Irwin C R, Myrillas T T
Department of Restorative Dentistry, School of Clinical Dentistry, Queen's University, Belfast, UK.
Oral Dis. 1998 Mar;4(1):43-7. doi: 10.1111/j.1601-0825.1998.tb00255.x.
The mechanisms underlying periodontal disease involve complex interactions between bacterial products, host cells and locally produced, biologically active factors. The umbrella term cytokine has been used to include a variety of such factors, including the interleukin family. The role of one cytokine, IL-1 beta, in periodontal disease pathogenesis has been widely reported. More recent studies have focused on a potential role for IL-6 in driving the destructive processes. Most of these reports have suggested a pro-inflammatory role for IL-6 alongside IL-1 and TNF-alpha. This manuscript reviews the biological functions of IL-6, specifically related to tissue destruction at the periodontal site. We would suggest that the activity of IL-6 in periodontal disease differs from IL-1 and TNF-alpha, and may, in part, play a protective role.

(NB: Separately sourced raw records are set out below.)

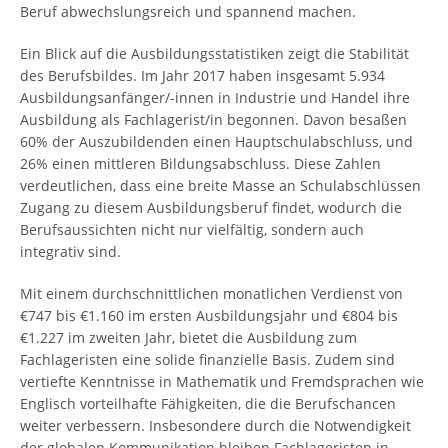
Beruf abwechslungsreich und spannend machen.
Ein Blick auf die Ausbildungsstatistiken zeigt die Stabilität
des Berufsbildes. Im Jahr 2017 haben insgesamt 5.934
Ausbildungsanfänger/-innen in Industrie und Handel ihre
Ausbildung als Fachlagerist/in begonnen. Davon besaßen
60% der Auszubildenden einen Hauptschulabschluss, und
26% einen mittleren Bildungsabschluss. Diese Zahlen
verdeutlichen, dass eine breite Masse an Schulabschlüssen
Zugang zu diesem Ausbildungsberuf findet, wodurch die
Berufsaussichten nicht nur vielfältig, sondern auch
integrativ sind.
Mit einem durchschnittlichen monatlichen Verdienst von
€747 bis €1.160 im ersten Ausbildungsjahr und €804 bis
€1.227 im zweiten Jahr, bietet die Ausbildung zum
Fachlageristen eine solide finanzielle Basis. Zudem sind
vertiefte Kenntnisse in Mathematik und Fremdsprachen wie
Englisch vorteilhafte Fähigkeiten, die die Berufschancen
weiter verbessern. Insbesondere durch die Notwendigkeit
der globalen Kommunikation bleiben Fachlageristen in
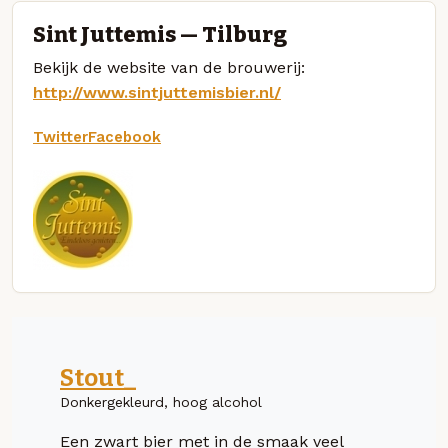
Sint Juttemis — Tilburg
Bekijk de website van de brouwerij:
http://www.sintjuttemisbier.nl/
Twitter
Facebook
Stout_
Donkergekleurd, hoog alcohol
Een zwart bier met in de smaak veel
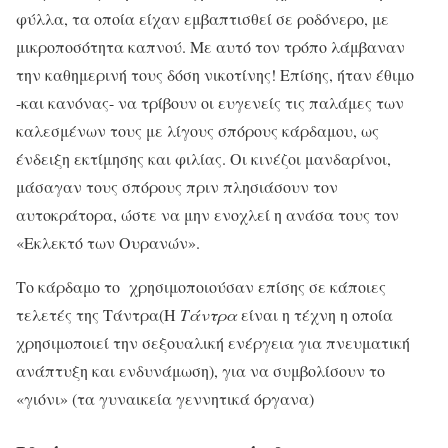
φύλλα, τα οποία είχαν εμβαπτισθεί σε ροδόνερο, με
μικροποσότητα καπνού. Με αυτό τον τρόπο λάμβαναν
την καθημερινή τους δόση νικοτίνης! Επίσης, ήταν έθιμο
-και κανόνας- να τρίβουν οι ευγενείς τις παλάμες των
καλεσμένων τους με λίγους σπόρους κάρδαμου, ως
ένδειξη εκτίμησης και φιλίας. Οι κινέζοι μανδαρίνοι,
μάσαγαν τους σπόρους πριν πλησιάσουν τον
αυτοκράτορα, ώστε να μην ενοχλεί η ανάσα τους τον
«Εκλεκτό των Ουρανών».
Το κάρδαμο το χρησιμοποιούσαν επίσης σε κάποιες
τελετές της Τάντρα(Η
Τάντρα
είναι η τέχνη η οποία
χρησιμοποιεί την σεξουαλική ενέργεια για πνευματική
ανάπτυξη και ενδυνάμωση), για να συμβολίσουν το
«γιόνι» (τα γυναικεία γεννητικά όργανα)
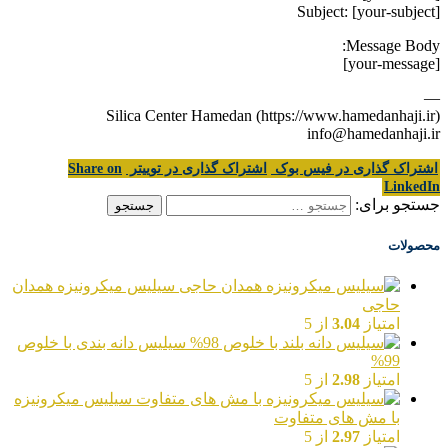
Subject: [your-subject]
Message Body:
[your-message]
—
Silica Center Hamedan (https://www.hamedanhaji.ir)
info@hamedanhaji.ir
اشتراک گذاری در فیس بوک
اشتراک گذاری در توییتر
Share on
LinkedIn
جستجو برای:
محصولات
سیلیس میکرونیزه همدان
حاجی
امتیاز
3.04
از 5
سیلیس دانه بندی با خلوص
99%
امتیاز
2.98
از 5
سیلیس میکرونیزه
با مش های متفاوت
امتیاز
2.97
از 5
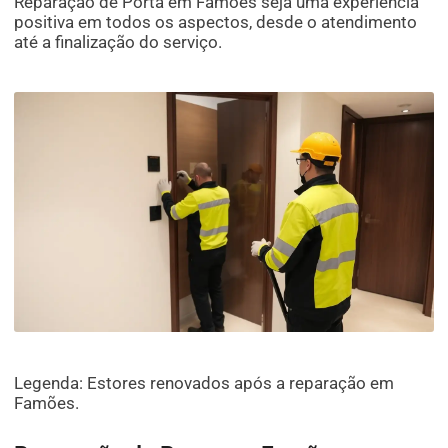
Reparação de Porta em Famões seja uma experiência
positiva em todos os aspectos, desde o atendimento
até a finalização do serviço.
Legenda: Estores renovados após a reparação em
Famões.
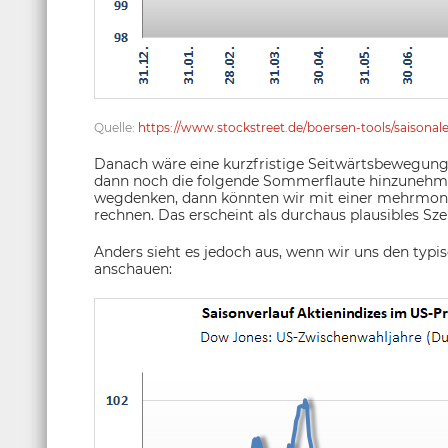
Quelle:
https://www.stockstreet.de/boersen-tools/saisonal
Danach wäre eine kurzfristige Seitwärtsbewegung
dann noch die folgende Sommerflaute hinzunehme
wegdenken, dann könnten wir mit einer mehrmona
rechnen. Das erscheint als durchaus plausibles Sze
Anders sieht es jedoch aus, wenn wir uns den typi
anschauen:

牙周病的潜在发病机制涉及细菌产物、宿主细胞以及局部产生的生物活性因子之间的复杂相互作用。细胞因子这一统称涵盖了多种此类因子,包括白细胞介素家族。细胞因子白细胞介素-1β(IL-1β)在牙周病发病机制中的作用已有广泛报道。最近的研究聚焦于IL-6在驱动破坏过程中的潜在作用。这些报告大多表明IL-6与IL-1和肿瘤坏死因子-α(TNF-α)一样具有促炎作用。本文综述了IL-6的生物学功能,特别是与牙周组织破坏相关的功能。我们认为IL-6在牙周病中的活性不同于IL-1和TNF-α,并且可能在一定程度上发挥保护作用。